Hungerford Town Council Update June/July 2020

Note: due to Coronavirus, there have been several changes to the way in which Hungerford Town Council’s (HTC’s) business is being conducted. These are variously referred to in the sections below.

These notes incorporate some but not all of the matters discussed at the Full Hungerford Town Council Meeting on 6 July 2020, the agenda for which can be found here. Any references below to ‘the meeting’ refer to this event unless specified otherwise. Any such issues are not necessarily covered here in the order in which they were discussed. The official minutes of the meeting will in due course be found on the HTC site. This report may also include information about HTC’s activities which were not discussed at the meeting. See the foot of this post for more information.

HTC = Hungerford Town Council; WBC = West Berkshire Council; WAPC = WBC’s Western Area Planning Committee.

Full Council Meetings take place generally at 7.00pm on the first working Monday of every month except August (when there is no meeting). The agenda for the next one will be provided in this section of the HTC website in due course. For the foreseeable future, these meetings will be conducted online. Please see the Virtual Council Meetings section below for more on this, including how you can continue to participate in these meetings in other ways.

For HTC updates from previous months, please visit the archives here.

Police report

The following statement was received from the local TVP team, which is summarised below:

As the Covid-19 lockdown continues to ease, it’s likely that there will be an increase in demand for the Police. It doesn’t, however, seem that there have been any regular breaches of social-distancing measures relating to local shops, pubs or restaurants and that the majority of people continue to observe the guidelines and laws.

There was a slight increase in shoplifting reports in Hungerford, with five in June compared to two in May. There were also seven reports of criminal damage offences, one report of a theft of a motor vehicle and one theft from a vehicle.

There has been a recent spike in reports of poaching/theft relating to fish and the local TVP team has asked the local Wildlife Officer and Rural Crime Officer to help in investigating these offences. The team is also in the process of arranging a meeting (virtual or otherwise, as regulations permit) regarding this with local estate owners, river keepers and will extend an invitation to the Environmental Health Water Bailiffs with the aim of reducing these type of offences.

General information

You can report online at https://www.thamesvalley.police.uk, but if it is urgent please continue to call on 101 (non-emergency) and 999 in an emergency.

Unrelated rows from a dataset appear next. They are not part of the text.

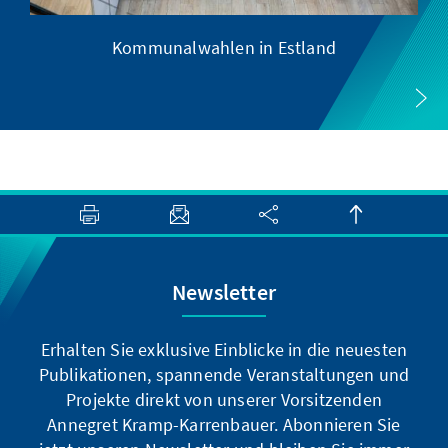
Kommunalwahlen in Estland
Newsletter
Erhalten Sie exklusive Einblicke in die neuesten
Publikationen, spannende Veranstaltungen und
Projekte direkt von unserer Vorsitzenden
Annegret Kramp-Karrenbauer. Abonnieren Sie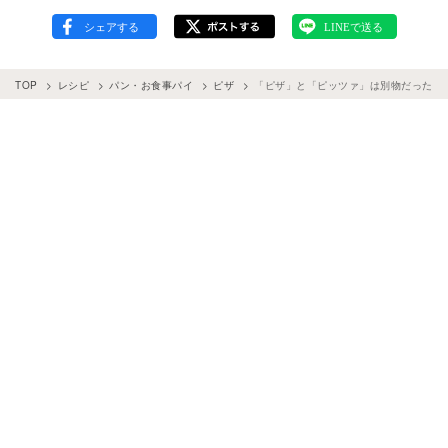
TOP
レシピ
パン・お食事パイ
ピザ
「ピザ」と「ピッツァ」は別物だった！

• People are encouraged to sign up for Thames Valley Alerts. As well as local crime information, you can receive details of the latest scams.
• The local policing team also wants to draw attention to the ‘what 3 words’ app which is used to help with the prevention of rural crime by locating people. The app provides a three-word code for each grid which is mapped over the world. By ringing 999 and quoting it the police can locate you.
• You can report incidents online but if it is urgent please continue to call on 101 (non-emergency) and 999 in an emergency.
• The team’s email address is hungerfordanddownlandsnhpt@thamesvalley.pnn.police.uk. This is not monitored 24/7 and should not be used to report a crime.
• The Herbert Protocol. The local police team is keen to promote the Herbert Protocol initiative which helps us all to try to keep vulnerable members of our community safe.
• Please report incidents via 101 or 999. “We sometimes find that news travels fast round a community,” a TVP representative said at a recent meeting,  “but if no one tells us, we don’t know about it.”

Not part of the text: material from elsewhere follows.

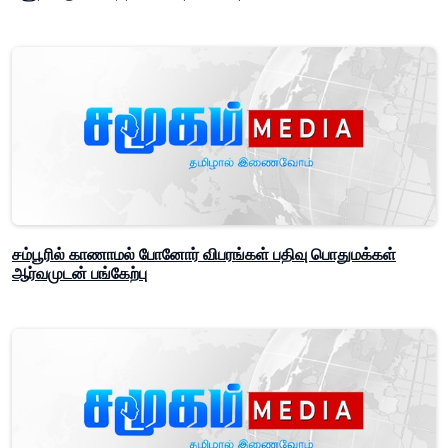
சம்பூரில் காணாமல் போனோர் விபரங்கள் பதிவு பொதுமக்கள்
ஆர்வமுடன் பங்கேற்பு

Temporary suspension of parking bays in the High Street

At the meeting, there was some discussion about item (c) at the Extraordinary HTC meeting of 9 June, the draft minutes of which can be seen here. This was in response to the agenda item to consider any other requests received from businesses to help them to trade whilst restrictions remain in place. The 9 June meeting discussed a request for six parking spaces in the High Street to be suspended to facilitate the provision of outside seating. After some discussion, it was proposed and agreed that ‘the use of two parking bays, or the turning head near to the establishment, by the applicant for placing tables and chairs on for customers, providing health and safety conditions are met, subject to West Berks Council (WBC) approval, to the end of August 2020, and to encourage WBC to cover any signage that would be counterproductive.’

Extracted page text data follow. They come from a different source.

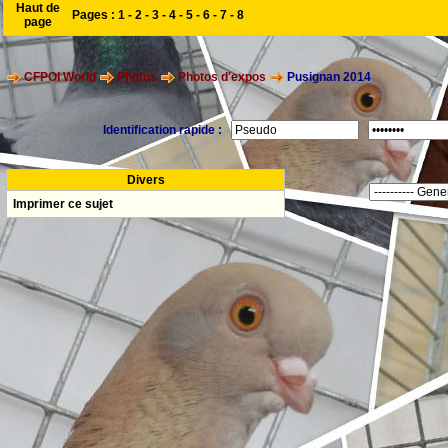
Haut de
Pages :
1
-
2
-
3
-
4
-
5
-
6
-
7
-
8
page
CFPOI World
Photos
Photos d'expos
Pusignan 2014
Identification rapide :
Divers
Imprimer ce sujet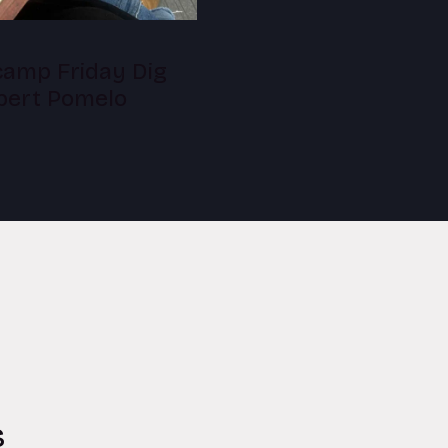
amp Friday Dig
lbert Pomelo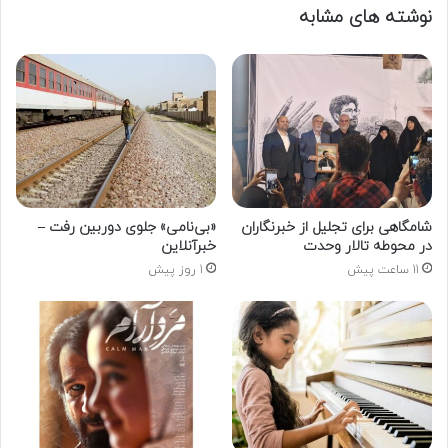
نوشته های مشابه
شامگاهی برای تجلیل از خبرنگاران
«بی‌نامی» جلوی دوربین رفت –
در محوطه تالار وحدت
خبرآنلاین
11 ساعت پیش
1 روز پیش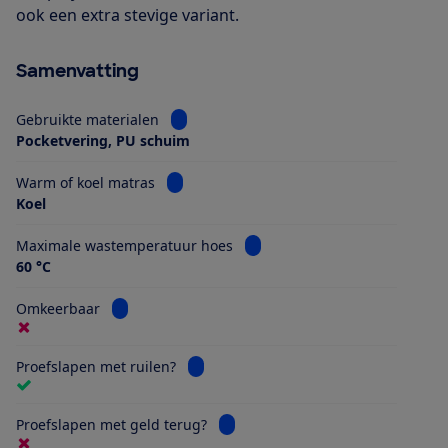
ook een extra stevige variant.
Samenvatting
Bekijk informatie voor Gebruikte materia
Gebruikte materialen
Pocketvering, PU schuim
Bekijk informatie voor Warm of koel matr
Warm of koel matras
Koel
Bekijk informatie voor Maxim
Maximale wastemperatuur hoes
60 °C
Bekijk informatie voor Omkeerbaar
Omkeerbaar
Bekijk informatie voor Proefslapen met
Proefslapen met ruilen?
Bekijk informatie voor Proefslape
Proefslapen met geld terug?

This item was discussed at the 6 July HTC meeting and two local business owners were given the opportunity to argue that the removal of any parking spaces at this time would be detrimental to the High Street as a whole. It was suggested that HTC had not sought the views of other retailers on the proposal but HTC explained it had only had the time to consider this (temporary) application and not to conduct a full consultation. (WBC had not suggested was necessary, merely that HTC should notify others in the hospitality sector to see if there were further requests for support; which it did). It was also stressed at the meeting that the final decision would rest with WBC and that HTC had forwarded to WBC the nine letters of complaint it had received. District Councillor James Cole said that he felt WBC’s officers were unlikely to go against HTC’s proposal and that he did not feel he should be doing so either, as WBC’s approach has been one of support to Town Councils in their efforts to get their towns back to life.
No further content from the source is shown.